Each had a lecture/exam component, but it was minor. The classes mostly
centered on a set of programming projects, implementing foundational
components in the topic area from a specification and a skeleton. (IRC server,
TCP stack, IP router, Paxos, Byzantine Generals, Raft, b-trees, query parser,
thread scheduler, syscalls, filesystem, interpreter, RSA, D-H key exchange,
authenticated encrypted channel, concurrency primitives and then concurrent
algorithms that use them, sensor fusion, geometric transformations, shading,
texture mapping, ray tracing, etc). No one I know took _all_ of these classes,
but we all took most of them.

Proofs are theoretical knowledge. Hobbes, Locke, and Rousseau are theoretical
knowledge. I did plenty of that too. This isn't theoretical knowledge, it's
breadth. It's knowing what's involved in the systems adjacent to the code we
write, inside the libraries we rely on. It's an understanding of what problems
they're solving internally, why they might be acting up, and what to do about
it. It's demystifying the rest of the computing environment, pulling back the
curtain on abstractions.
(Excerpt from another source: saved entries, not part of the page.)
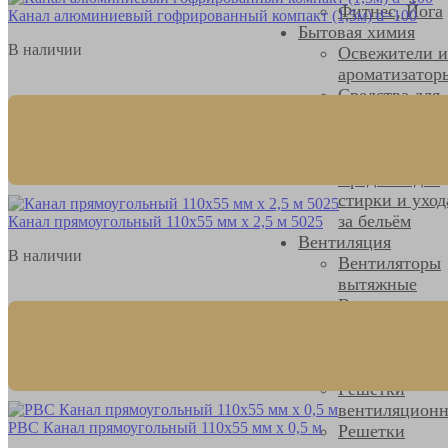
Фитнес, Йога
Канал алюминиевый гофрированный компакт (1,5м) d=100
Бытовая химия
В наличии
Освежители и
ароматизатор
Средства для
мытья посуды
Чистящие
средства
Средства для
стирки и уход
за бельём
Канал прямоугольный 110х55 мм х 2,5 м 5025
Вентиляция
В наличии
Вентиляторы
вытяжные
Вентиляцион
трубы
Комплектующ
для вентиляц
Решетки
вентиляцион
РВС Канал прямоугольный 110х55 мм х 0,5 м
Решетки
It's a whole bunch demonstrated ability to write
complex programs for complex purposes subjected to rigorous test suites, under
far more realistic conditions than any whiteboard interview.

A few years of on-the-job training will teach you what matters for your
specific job, right now.

Though we didn't have such a class, a degree capstone might have been "given a
CPU emulator, write a secure distributed database engine on your network stack
in your SML interpreter on your operating system." It wouldn't have the
performance optimizations that modern, widely-used components have accumulated
over the last half-century, but it would work.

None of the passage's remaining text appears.